» **Activity**:
Show each line in the listing below that contains the word "năng".
····················
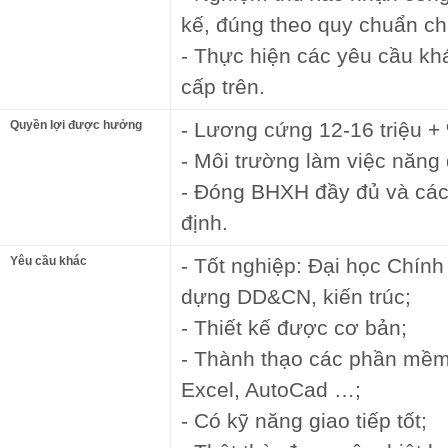
kế, đúng theo quy chuẩn ch
- Thực hiện các yêu cầu kh
cấp trên.
Quyền lợi được hưởng
- Lương cứng 12-16 triệu +
- Môi trường làm việc năng
- Đóng BHXH đầy đủ và các
định.
Yêu cầu khác
- Tốt nghiệp: Đại học Chín
dựng DD&CN, kiến trúc;
- Thiết kế được cơ bản;
- Thành thạo các phần mềm
Excel, AutoCad …;
- Có kỹ năng giao tiếp tốt;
····················
» **The completed task**:
- Môi trường làm việc năng
- Có kỹ năng giao tiếp tốt;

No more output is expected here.